● Work instruction:
Transcribe all of the records word for word, but omit the pictures.

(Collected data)
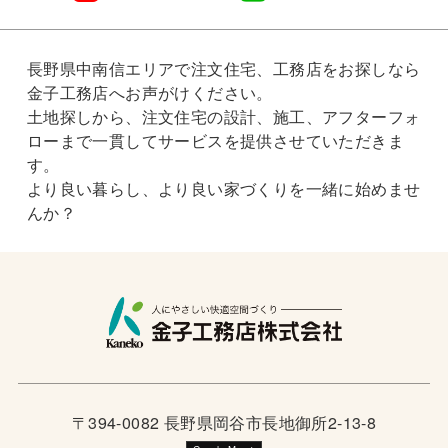
長野県中南信エリアで注文住宅、工務店をお探しなら
金子工務店へお声がけください。
土地探しから、注文住宅の設計、施工、アフターフォ
ローまで一貫してサービスを提供させていただきま
す。
より良い暮らし、より良い家づくりを一緒に始めませ
んか？
〒394-0082 長野県岡谷市長地御所2-13-8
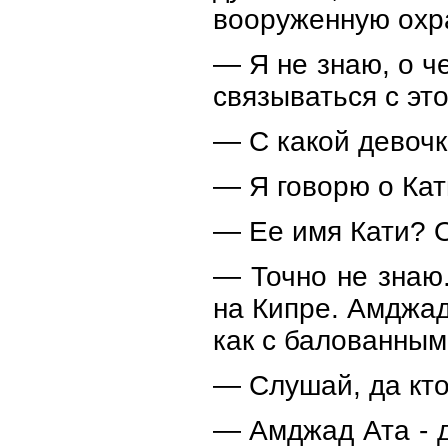
вооруженную охра
— Я не знаю, о ч
связываться с эт
— С какой девочк
— Я говорю о Кат
— Ее имя Кати? 
— Точно не знаю
на Кипре. Амджад
как с балованным
— Слушай, да кт
— Амджад Ата - д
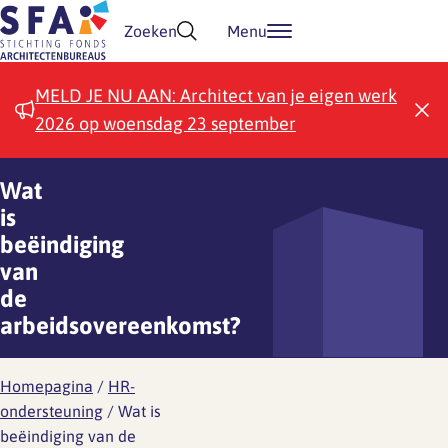
Doorgaan naar inhoud
Zoeken
Menu
MELD JE NU AAN: Architect van je eigen werk
2026 op woensdag 23 september
Wat
is
beëindiging
van
de
arbeidsovereenkomst?
Homepagina
/
HR-
ondersteuning
/
Wat is
beëindiging van de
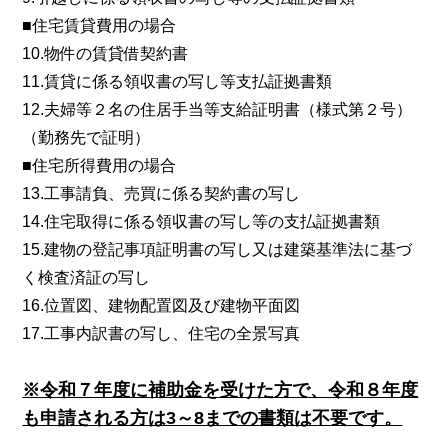
■住宅賃貸費用の場合
10.物件の賃貸借契約書
11.賃貸に係る領収書の写し等支払証拠書類
12.夫婦等２名の住居手当等支給証明書（様式第２号）
（勤務先で証明）
■住宅所得費用の場合
13.工事請負、売買に係る契約書の写し
14.住宅取得に係る領収書の写し等の支払証拠書類
15.建物の登記事項証明書の写し又は建築基準法に基づ
く検査済証の写し
16.位置図、建物配置図及び建物平面図
17.工事内訳書の写し、住宅の全景写真
※令和７年度に補助金を受けた方で、令和８年度
も申請される方は3～8までの書類は不要です。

● Output for this exercise:
長野県中南信エリアで注文住宅、工務店をお探しなら
金子工務店へお声がけください。
土地探しから、注文住宅の設計、施工、アフターフォ
ローまで一貫してサービスを提供させていただきま
す。
より良い暮らし、より良い家づくりを一緒に始めませ
んか？
〒394-0082 長野県岡谷市長地御所2-13-8
вооруженную охра
— Я не знаю, о ч
связываться с эт
— С какой девочк
— Я говорю о Кат
— Ее имя Кати? 
— Точно не знаю
на Кипре. Амджад
как с балованным
— Слушай, да кт
— Амджад Ата - д
Doorgaan naar inhoud
Zoeken
Menu
MELD JE NU AAN: Architect van je eigen werk
2026 op woensdag 23 september
Wat
is
beëindiging
van
de
arbeidsovereenkomst?
Homepagina
/
HR-
ondersteuning
/
Wat is
beëindiging van de
■住宅賃貸費用の場合
10.物件の賃貸借契約書
11.賃貸に係る領収書の写し等支払証拠書類
12.夫婦等２名の住居手当等支給証明書（様式第２号）
（勤務先で証明）
■住宅所得費用の場合
13.工事請負、売買に係る契約書の写し
14.住宅取得に係る領収書の写し等の支払証拠書類
15.建物の登記事項証明書の写し又は建築基準法に基づ
く検査済証の写し
16.位置図、建物配置図及び建物平面図
17.工事内訳書の写し、住宅の全景写真
※令和７年度に補助金を受けた方で、令和８年度
も申請される方は3～8までの書類は不要です。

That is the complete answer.